The privacy violations and complete disregard for user data are too numerous to mention. There's a Wikipedia article that summarizes the ones we publicly know about.
Based on incentives alone, when the company's primary business model is exploiting user data, it's easy to see these events as simple side effects. When the CEO considers users of his products to be "dumb fucks", that culture can only permeate throughout the companies he runs.
There’s a meaningful difference in a company wanting to exploit user data to enrich itself and allowing employees to engage in voyeurism. The latter doesn’t make the company money, and therefore can be penalised at no cost.
Your comment talks about incentives, but you haven’t actually made a rational argument tying actual incentives to behaviour.
Given how WhatsApp is the de-facto way to communicate outside of the West and China, these security/data-handling "weaknesses" are most likely a feature, not a bug. An absolute bonanza for the certain intelligence services.
Remember, kids: End to end encryption is useless if the "ends" are fully controlled by an (untrustworthy) third party.
Yeah, huge in Latin America in the sense that a lot (most?) business only have a number that they use with Whatsapp (you can't call or even text them). Is it the same in Europe? Since I am from Latin America I never know if people from other continents use Whatsapp as much as we do, and if when I ask them to use Whatsapp I am imposing a new app or it's what they regularly use.
No. Here in Germany WhatsApp is not even that widespread for businesses. But WA is very big here for personal communication, though Signal comes in second (at least amongst older people, and amongst my circle)
It's definitely not the world's messaging market. For instance in Japan and many places in SEA, Line is the standard messenger - one many people probably haven't even heard of. Though it does have a nice play on words - are you on Line?
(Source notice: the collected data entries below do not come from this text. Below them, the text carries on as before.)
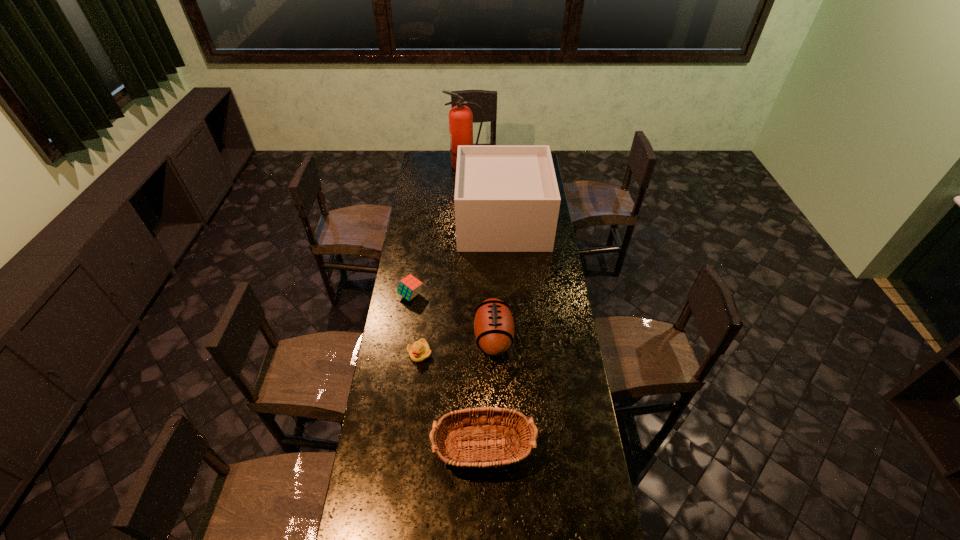 At what (x,y) coordinates should I click in order to perform the action: click on fire extinguisher. Please return your answer as a coordinate pair (x, y). Image resolution: width=960 pixels, height=540 pixels. Looking at the image, I should click on (460, 117).

Identify the location of the tallest object. The image size is (960, 540). (460, 117).

The width and height of the screenshot is (960, 540). I want to click on the fifth nearest object, so click(x=507, y=199).

Identify the location of the second tallest object. This screenshot has width=960, height=540. (507, 199).

Locate an element on the screen. The image size is (960, 540). basket is located at coordinates (514, 449).

I want to click on football (American), so click(x=493, y=325).

This screenshot has width=960, height=540. Identify the location of the third farthest object. [x=409, y=287].

This screenshot has height=540, width=960. In order to click on the fifth tallest object in this screenshot , I will do [x=409, y=287].

You are a GUI agent. You are given a task and a screenshot of the screen. Output one action in this format:
    pyautogui.click(x=<x>, y=<y>)
    Task: Click on the shortest object
    This screenshot has width=960, height=540.
    Given the screenshot: What is the action you would take?
    pyautogui.click(x=419, y=351)

You are a GUI agent. You are given a task and a screenshot of the screen. Output one action in this format:
    pyautogui.click(x=<x>, y=<y>)
    Task: Click on the vacant space located on the nozzle of the farthest object
    
    Given the screenshot: What is the action you would take?
    pyautogui.click(x=499, y=166) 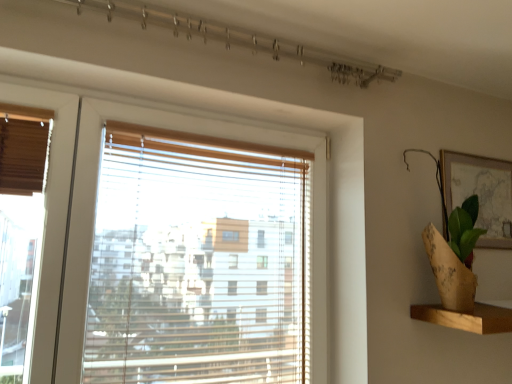 Question: Based on their sizes in the image, would you say burlap wrapped plant at right is bigger or smaller than matte gold picture frame at upper right?

Choices:
 (A) big
 (B) small

Answer: (A)

Question: Is burlap wrapped plant at right in front of or behind matte gold picture frame at upper right in the image?

Choices:
 (A) behind
 (B) front

Answer: (B)

Question: Which object is the closest to the burlap wrapped plant at right?

Choices:
 (A) transparent plastic blinds at center
 (B) wooden at right
 (C) matte gold picture frame at upper right

Answer: (C)

Question: Considering the real-world distances, which object is farthest from the matte gold picture frame at upper right?

Choices:
 (A) wooden at right
 (B) burlap wrapped plant at right
 (C) transparent plastic blinds at center

Answer: (C) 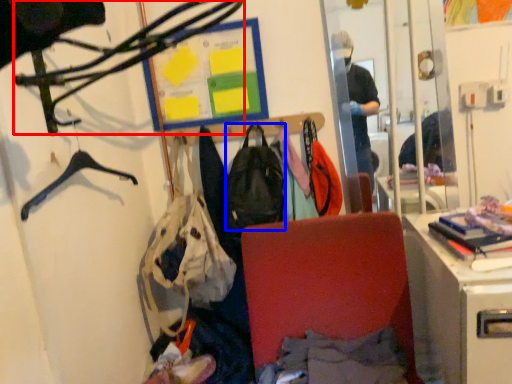 Question: Among these objects, which one is farthest to the camera, hanger (highlighted by a red box) or backpack (highlighted by a blue box)?

Choices:
 (A) hanger
 (B) backpack

Answer: (B) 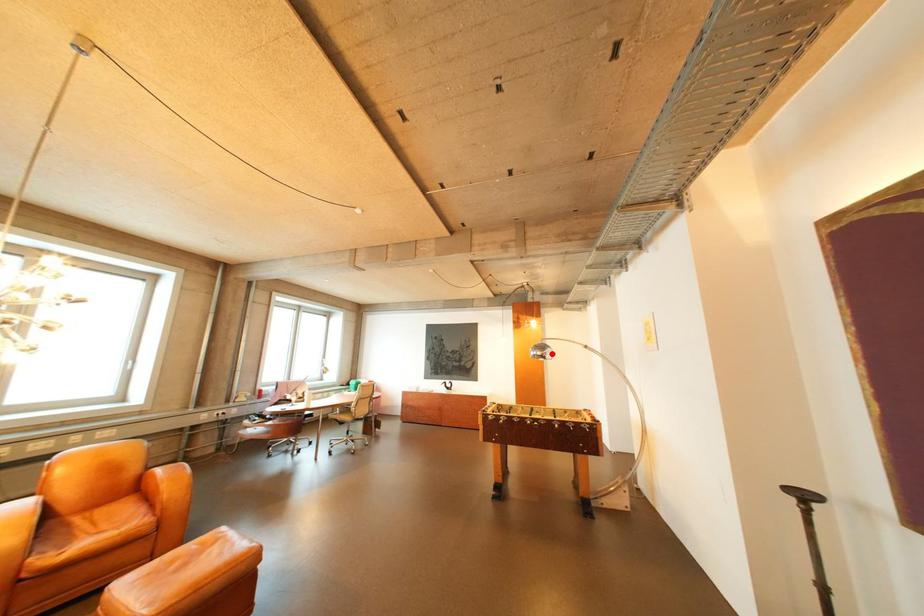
It’s not uncommon. Orkut back in the day was wildly popular in Latin America and India. WhatsApp is the same. I think users in NA have a lot of high quality options as against those in Asia and LatAm who don’t have much reliable options other than ones developed in NA.
You can get an android phone for about one tenth of what a new iPhone costs. That’s why android dominates lower income markets. Apple decided they just don’t want to be there.
I’m not sure that’s true. I’m fairly certain UK, France, AU, Canada WhatsApp is not vastly more popular than the blue bubble alternative. At least I believe this was the case a few years ago, based on data I’d seen.
> Blue bubble isn't really a thing ever mentioned in France either, not enough iPhone market share.
Nobody uses iMessage. People with iPhone use WhatsApp too.
The user experience of iMessage used to be subpar and now everyone has WhatsApp installed anyway, the feature set is the same and it works on all phone brands so nobody feels like switching.
I guess that it’s the iPhone’s messenger app? I heard that in that app, fellow iOS users have blue bubble messages and Android / other users have green bubble messages, and all the teens in the US /maybe Canada think it’s lame if you don’t have blue bubbles.
I can't tell if I'm being paranoid or just realistic, when I suspect that FBI/Apple fights over decrypting/unlocking iPhones or iMessage are just part of Apple's security theater.
If I were Evil-Tim-Cook, I'd have a deal with the FBI (and other agencies) where I'd hand over some user's data, in return for them keeping that secret and occasionally very publicly taking Apple to court demanding they expose a specific user and intentionally losing - to bolster Apple's privacy reputation.
> If I were Evil-Tim-Cook, I'd have a deal with the FBI (and other agencies) where I'd hand over some user's data, in return for them keeping that secret and occasionally very publicly taking Apple to court demanding they expose a specific user and intentionally losing - to bolster Apple's privacy reputation.
The FBI wants its investigations to go to court and lead to convictions. Any evidence gained in this way would be exposed as coming form Apple; notwithstanding parallel construction:
It's possible for it to be a facade, but also real.
Apple is a part of PRISM so there's approximately a 100% chance that anything you send to Apple via message, cloud, or whatever else, gets sent onto the NSA and consequently any agency that wants it. But the entire mass data collection they are doing is probably unconstitutional and thus illegal. But anytime it gets challenged in courts it gets thrown out on a lack of standing - nobody can prove it was used against them, so they don't have the legal standing to sue.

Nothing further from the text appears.